2. Geological Setting

The Ordos Basin, in the western North China Craton, is the second-largest onshore hydrocarbon-bearing basin in China [17]. It is composed of six primary tectonic units, including the Yimeng Uplift in the north, the Jinxi Fold Belt in the east, the Weibei Uplift in the south, the Western Thrust Belt and the Tianhuan Depression in the west, and the Yishan Slope in the center (Figure 1) [17,18,19,20]. During the Middle and Late Triassic, the collision of the North China Block and Yangtze Block created a large, inland freshwater lake basin [18,21].
The Middle to Upper Triassic Yanchang Formation was deposited from fluvial and deltaic environments to lacustrine environments. The Yanchang Formation is more than 1000 m thick and can be subdivided into 10 members, i.e., Chang 10 to Chang 1 Member from bottom to top based on lithology, fossil assemblages, and geophysical log characteristics (Figure 2) [22,23,24]. The Yanchang Formation constitutes a complete second-order transgressive–regressive cycle and consists of at least seven depositional sequences [25]. The Chang 7 Member was deposited in semi-deep to deep lake environments during a period of maximum expansion of the Yanchang Lake [26,27]. The Chang 7 Member is the major source rock for shale oil and tight oil in the Yanchang Formation and is characterized by black shales. The OM in the black shales of the Chang 7 Member has high hydrocarbon generation potential and is dominated by Type I and II kerogen. The Chang 7 Member is a shale oil interval and the Chang 6 Member is a tight oil interval; oil in both members is sourced from the Chang 7 Member black shales. The total tight oil and shale oil resources in the Chang 7 and Chang 6 Members are approximately 30 × 108 t [28]. By the end of 2018, the annual production of tight oil and shale oil from the Yanchang Formation was about 100 × 104 t [29].

3. Samples and Analytical Methods

3.1. Samples

Fifteen shale samples from two outcrop sections (Figure 1) were collected to study OM content, maceral composition, and hydrocarbon generation potential of black shales belonging to the Chang 7 Member of the Triassic Yanchang Formation, Ordos Basin. The Kuquan section (KQ section) is in Yijun County, Tongchuan, Shaanxi, and the Danzhou section (DZ section) is in Yichuan County, Yan’an, Shaanxi.

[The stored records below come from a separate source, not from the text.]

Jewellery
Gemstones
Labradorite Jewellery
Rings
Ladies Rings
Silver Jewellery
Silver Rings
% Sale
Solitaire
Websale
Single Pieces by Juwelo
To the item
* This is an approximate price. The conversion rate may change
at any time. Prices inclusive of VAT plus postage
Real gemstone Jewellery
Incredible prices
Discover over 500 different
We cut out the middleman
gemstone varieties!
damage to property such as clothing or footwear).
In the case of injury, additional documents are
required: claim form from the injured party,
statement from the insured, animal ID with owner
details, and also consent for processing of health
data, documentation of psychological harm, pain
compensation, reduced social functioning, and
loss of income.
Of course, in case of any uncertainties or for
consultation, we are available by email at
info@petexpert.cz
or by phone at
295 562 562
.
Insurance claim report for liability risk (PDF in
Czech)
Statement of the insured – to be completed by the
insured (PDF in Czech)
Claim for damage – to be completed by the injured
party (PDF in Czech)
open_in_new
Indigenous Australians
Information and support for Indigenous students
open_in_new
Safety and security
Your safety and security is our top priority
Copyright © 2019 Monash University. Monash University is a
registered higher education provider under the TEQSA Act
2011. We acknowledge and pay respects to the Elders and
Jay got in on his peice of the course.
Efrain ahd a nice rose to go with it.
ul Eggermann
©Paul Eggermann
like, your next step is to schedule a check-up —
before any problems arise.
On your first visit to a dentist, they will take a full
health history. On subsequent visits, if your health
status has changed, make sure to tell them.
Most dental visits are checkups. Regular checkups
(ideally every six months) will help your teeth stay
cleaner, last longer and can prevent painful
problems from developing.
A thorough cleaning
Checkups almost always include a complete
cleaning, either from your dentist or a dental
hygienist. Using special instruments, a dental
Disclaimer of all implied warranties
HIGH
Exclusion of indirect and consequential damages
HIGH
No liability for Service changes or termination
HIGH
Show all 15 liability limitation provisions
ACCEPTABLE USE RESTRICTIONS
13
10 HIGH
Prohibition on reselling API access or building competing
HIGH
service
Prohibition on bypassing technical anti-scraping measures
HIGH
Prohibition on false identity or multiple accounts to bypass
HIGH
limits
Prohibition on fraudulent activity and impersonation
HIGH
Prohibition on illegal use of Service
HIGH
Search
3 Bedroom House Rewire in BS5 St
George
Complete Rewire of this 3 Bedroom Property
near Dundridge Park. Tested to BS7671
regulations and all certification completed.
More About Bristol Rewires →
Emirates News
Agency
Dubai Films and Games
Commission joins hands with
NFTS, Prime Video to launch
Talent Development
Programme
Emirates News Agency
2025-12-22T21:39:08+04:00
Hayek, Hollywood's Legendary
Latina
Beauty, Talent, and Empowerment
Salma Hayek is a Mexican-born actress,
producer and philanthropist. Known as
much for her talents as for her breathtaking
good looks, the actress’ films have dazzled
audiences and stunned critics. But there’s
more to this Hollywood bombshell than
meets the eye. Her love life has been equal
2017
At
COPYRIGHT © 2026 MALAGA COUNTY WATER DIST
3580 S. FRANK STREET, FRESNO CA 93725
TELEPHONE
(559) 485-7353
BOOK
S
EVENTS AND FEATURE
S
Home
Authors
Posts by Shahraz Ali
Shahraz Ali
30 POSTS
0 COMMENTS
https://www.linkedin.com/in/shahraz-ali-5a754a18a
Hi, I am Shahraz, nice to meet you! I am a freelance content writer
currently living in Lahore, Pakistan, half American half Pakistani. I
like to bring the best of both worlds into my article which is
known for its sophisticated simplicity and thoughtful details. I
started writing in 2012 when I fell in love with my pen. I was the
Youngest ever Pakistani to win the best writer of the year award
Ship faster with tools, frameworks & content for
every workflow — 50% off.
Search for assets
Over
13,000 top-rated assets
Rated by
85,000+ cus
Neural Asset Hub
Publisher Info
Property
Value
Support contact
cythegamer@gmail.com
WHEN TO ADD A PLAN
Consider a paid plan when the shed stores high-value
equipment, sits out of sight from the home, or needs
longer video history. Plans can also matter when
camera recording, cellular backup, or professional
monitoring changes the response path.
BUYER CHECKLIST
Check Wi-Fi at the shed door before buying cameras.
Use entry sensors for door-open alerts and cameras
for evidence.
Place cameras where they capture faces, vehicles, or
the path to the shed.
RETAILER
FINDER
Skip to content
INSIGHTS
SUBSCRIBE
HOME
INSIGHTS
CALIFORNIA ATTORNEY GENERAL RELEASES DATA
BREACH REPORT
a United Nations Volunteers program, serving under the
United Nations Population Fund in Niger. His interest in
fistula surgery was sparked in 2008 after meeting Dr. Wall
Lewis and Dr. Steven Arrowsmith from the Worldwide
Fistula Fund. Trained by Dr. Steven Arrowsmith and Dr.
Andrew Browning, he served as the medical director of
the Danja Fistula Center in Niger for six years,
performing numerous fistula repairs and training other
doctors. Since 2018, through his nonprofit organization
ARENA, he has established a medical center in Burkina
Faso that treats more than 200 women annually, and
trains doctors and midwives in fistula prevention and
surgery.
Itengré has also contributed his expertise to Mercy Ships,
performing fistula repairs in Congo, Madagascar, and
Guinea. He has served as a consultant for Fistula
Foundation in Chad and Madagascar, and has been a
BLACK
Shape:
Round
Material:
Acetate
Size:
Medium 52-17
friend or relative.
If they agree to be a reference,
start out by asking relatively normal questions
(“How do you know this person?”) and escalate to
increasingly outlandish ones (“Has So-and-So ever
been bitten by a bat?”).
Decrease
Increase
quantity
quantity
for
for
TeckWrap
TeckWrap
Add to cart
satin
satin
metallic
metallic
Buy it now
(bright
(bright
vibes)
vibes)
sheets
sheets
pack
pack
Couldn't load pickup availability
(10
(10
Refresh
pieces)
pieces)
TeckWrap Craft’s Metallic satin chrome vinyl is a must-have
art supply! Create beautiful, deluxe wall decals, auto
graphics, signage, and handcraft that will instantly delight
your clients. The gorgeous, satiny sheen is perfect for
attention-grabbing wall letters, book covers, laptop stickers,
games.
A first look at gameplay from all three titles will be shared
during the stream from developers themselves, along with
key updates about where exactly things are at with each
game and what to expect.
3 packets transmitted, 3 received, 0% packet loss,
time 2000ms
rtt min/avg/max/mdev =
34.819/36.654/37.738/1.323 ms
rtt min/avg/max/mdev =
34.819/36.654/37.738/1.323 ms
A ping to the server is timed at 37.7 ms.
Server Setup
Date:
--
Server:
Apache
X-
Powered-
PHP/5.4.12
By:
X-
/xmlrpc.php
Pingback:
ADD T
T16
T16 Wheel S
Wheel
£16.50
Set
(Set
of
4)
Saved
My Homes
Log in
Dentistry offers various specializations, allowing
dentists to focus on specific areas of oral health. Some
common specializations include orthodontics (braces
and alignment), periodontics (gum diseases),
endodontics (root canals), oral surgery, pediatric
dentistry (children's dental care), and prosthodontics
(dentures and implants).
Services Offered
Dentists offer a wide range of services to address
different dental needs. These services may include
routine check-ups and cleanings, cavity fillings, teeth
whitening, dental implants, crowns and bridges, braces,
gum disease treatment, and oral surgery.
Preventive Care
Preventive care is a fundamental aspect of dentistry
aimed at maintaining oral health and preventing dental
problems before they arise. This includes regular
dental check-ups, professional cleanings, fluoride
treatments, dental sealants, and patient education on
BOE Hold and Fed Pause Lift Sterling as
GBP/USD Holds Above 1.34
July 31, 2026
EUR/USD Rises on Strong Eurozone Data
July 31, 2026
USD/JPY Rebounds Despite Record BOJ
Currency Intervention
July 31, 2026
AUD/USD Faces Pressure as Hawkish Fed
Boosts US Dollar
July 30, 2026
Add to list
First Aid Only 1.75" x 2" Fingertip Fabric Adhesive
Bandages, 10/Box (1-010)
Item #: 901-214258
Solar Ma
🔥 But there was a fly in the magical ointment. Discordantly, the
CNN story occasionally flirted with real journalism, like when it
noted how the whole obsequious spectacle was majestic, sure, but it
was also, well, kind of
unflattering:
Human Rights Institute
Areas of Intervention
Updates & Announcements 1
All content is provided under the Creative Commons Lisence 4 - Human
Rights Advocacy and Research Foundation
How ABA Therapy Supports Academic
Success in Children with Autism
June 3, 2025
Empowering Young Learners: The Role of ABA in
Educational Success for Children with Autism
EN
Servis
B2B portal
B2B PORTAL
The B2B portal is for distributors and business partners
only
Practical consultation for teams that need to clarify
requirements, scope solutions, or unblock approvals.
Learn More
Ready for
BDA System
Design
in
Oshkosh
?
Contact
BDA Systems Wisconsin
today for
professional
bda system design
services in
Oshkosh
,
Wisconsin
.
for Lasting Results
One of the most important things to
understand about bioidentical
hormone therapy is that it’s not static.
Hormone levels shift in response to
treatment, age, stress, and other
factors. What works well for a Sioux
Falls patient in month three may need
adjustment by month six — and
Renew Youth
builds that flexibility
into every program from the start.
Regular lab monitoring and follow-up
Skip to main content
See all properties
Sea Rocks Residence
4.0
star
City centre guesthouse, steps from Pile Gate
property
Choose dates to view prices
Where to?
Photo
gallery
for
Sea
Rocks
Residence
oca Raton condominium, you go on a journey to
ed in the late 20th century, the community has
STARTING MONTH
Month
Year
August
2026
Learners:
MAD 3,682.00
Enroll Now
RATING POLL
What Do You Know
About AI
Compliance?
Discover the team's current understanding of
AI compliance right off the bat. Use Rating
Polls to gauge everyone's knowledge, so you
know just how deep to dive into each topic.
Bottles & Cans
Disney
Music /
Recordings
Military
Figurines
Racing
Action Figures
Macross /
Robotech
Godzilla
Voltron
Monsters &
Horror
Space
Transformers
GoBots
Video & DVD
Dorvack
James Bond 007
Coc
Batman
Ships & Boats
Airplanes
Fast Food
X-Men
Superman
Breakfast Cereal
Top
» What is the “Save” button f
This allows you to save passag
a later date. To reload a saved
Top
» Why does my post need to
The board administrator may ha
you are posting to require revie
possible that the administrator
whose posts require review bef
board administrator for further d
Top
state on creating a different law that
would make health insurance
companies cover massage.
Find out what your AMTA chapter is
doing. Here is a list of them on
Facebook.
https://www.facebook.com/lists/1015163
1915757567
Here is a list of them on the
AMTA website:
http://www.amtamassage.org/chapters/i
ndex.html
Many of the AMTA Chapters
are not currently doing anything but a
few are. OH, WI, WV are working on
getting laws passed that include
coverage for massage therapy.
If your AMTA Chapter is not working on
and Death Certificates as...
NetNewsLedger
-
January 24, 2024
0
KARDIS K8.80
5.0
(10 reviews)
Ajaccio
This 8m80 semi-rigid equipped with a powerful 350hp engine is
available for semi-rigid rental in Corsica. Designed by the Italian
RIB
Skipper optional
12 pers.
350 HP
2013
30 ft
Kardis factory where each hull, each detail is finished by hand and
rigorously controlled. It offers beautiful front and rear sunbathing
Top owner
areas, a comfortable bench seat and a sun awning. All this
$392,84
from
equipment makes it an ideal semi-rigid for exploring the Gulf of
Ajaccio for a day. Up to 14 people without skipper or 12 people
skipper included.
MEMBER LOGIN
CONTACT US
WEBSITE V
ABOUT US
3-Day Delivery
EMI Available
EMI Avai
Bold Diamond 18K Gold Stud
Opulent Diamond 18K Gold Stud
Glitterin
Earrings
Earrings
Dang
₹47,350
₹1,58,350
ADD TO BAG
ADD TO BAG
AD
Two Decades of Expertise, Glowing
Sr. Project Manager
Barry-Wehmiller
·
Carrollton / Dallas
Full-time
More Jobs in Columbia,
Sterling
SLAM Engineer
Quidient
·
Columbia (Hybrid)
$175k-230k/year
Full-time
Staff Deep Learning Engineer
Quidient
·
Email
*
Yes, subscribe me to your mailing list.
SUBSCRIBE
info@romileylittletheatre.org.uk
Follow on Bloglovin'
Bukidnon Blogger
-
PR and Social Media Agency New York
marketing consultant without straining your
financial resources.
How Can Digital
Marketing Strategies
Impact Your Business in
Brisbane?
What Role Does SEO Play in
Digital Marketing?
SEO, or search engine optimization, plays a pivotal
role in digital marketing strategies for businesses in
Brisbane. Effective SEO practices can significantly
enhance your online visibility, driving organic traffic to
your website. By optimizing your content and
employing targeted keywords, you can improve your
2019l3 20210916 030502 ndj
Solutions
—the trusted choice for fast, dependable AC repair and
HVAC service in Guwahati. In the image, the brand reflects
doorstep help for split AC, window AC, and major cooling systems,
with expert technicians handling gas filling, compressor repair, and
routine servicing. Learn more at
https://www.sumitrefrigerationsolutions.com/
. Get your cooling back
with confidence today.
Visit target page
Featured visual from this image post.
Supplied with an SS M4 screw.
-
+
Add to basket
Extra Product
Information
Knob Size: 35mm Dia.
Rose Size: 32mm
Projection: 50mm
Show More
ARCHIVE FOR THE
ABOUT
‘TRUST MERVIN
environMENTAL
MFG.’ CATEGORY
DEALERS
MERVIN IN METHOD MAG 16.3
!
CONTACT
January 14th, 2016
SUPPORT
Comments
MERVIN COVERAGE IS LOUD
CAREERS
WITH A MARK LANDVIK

Samples were collected at the bottom of the Chang 7 Member with a sampling distance of approximately 1 m. Freshly exposed and hard samples without signs of weathering were collected in the field.

3.2. Analytical Methods

3.2.1. Total Organic Carbon Content

The total organic carbon (TOC) content of shale samples was analyzed with an ELEMENTRAC CS-i elemental analyzer. Shale samples were crushed into powders to pass through a 200-mesh sieve. Shale powders were pretreated with 10 wt.% HCl to dissolve carbonate minerals. Solid residues after acid treatment were analyzed with the LECO elemental analyzer.

3.2.2. Organic Petrography

Shale samples were crushed into rock chips to pass through a 20-mesh sieve. The chips were made into petrographic pellets with epoxy and hardener following standard coal petrography procedures [30]. A Leica DM2500 P microscope equipped with a Leica DFC 310 FX digital camera was used to investigate the organic petrographic characteristics of different macerals such as occurrence, color, fluorescence, size, and texture. Vitrinite reflectance (Ro) was measured with a Zeiss Photoscope III reflected-light microscope linked to a TIDAS PMT IV photometric system. Maceral composition of the studied shale samples was determined via point counting with more than 500 points.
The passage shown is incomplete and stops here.